The Sept. 30 rescission came a month after a Flathead County judge granted a preliminary injunction to temporarily halt any work at the controversial resort. A nonprofit group called “The Friends of Lake Five” sued the Flathead County Commission after it granted the permit earlier this year.
The rescinded permit was for the 23.1-acre Whistle Stop Retreat, owned by Susan Dietz of Anchorage, Alaska. In October 2019, Dietz applied to build a total of 10 guest cabins and additional new buildings across two tracts of land. The proposed additions include a barn with living quarters, a pavilion, several guest rental cabins, an entertainment structure, two RV spaces and other auxiliary structures.
A draft letter for the permit to be revoked was sent to the county, based on a finding by Flathead County District Judge Amy Eddy regarding access to the property via Grizzly Spur Road.

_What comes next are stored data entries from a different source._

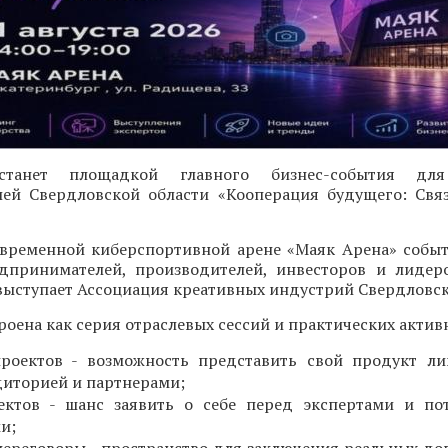
 станет площадкой главного бизнес-события для
ей Свердловской области «Кооперация будущего: Свя
современной киберспортивной арене «Маяк Арена» собы
дпринимателей, производителей, инвесторов и лидер
ыступает Ассоциация креативных индустрий Свердловск
оена как серия отраслевых сессий и практических актив
проектов - возможность представить свой продукт л
диторией и партнерами;
ектов - шанс заявить о себе перед экспертами и по
и;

Grizzly Spur Road is a single-lane gravel road with a 20-foot easement, but the terms state that the easement is granted “for access solely for residential purposes … and may be used only by the members of one family per tract.” The court determined that rental or residential use by non-family members is expressly prohibited.
The commissioners noted that Dietz may reapply for a permit if she obtains different easement access to the property.
The commissioners originally granted the permit during their Feb. 26 meeting. “The Friends of Lake Five” filed a lawsuit against the county commission shortly after the permit was issued. An initial request for an injunction was denied by the district court earlier this summer.
Judge Eddy granted the preliminary injunction on Aug. 10 in a nine-page findings of fact, conclusion of law, and order.
Eddy’s findings of fact pointed out several issues with the permit application, including a rejection of the sewer and water plan by the Flathead City-County Health Department and the Montana Department of Environmental Quality.
In addition, Eddy noted that several buildings had been previously constructed despite a “no facility” restriction on the property, and existing structures were renovated without approval.
Currently, there is a single-family home, three guest cabins and a number of other buildings on the property, including a replica train caboose and fire watchtower, with several buildings that have been previously listed on Airbnb.
Lawsuits surrounding the Lake Five development have been ongoing since late 2019, when Dietz accused a number of neighbors of trespassing on the property and being a nuisance, and sought to terminate the easement through her property. The neighbors filed a countersuit against Dietz requesting the suit be dismissed.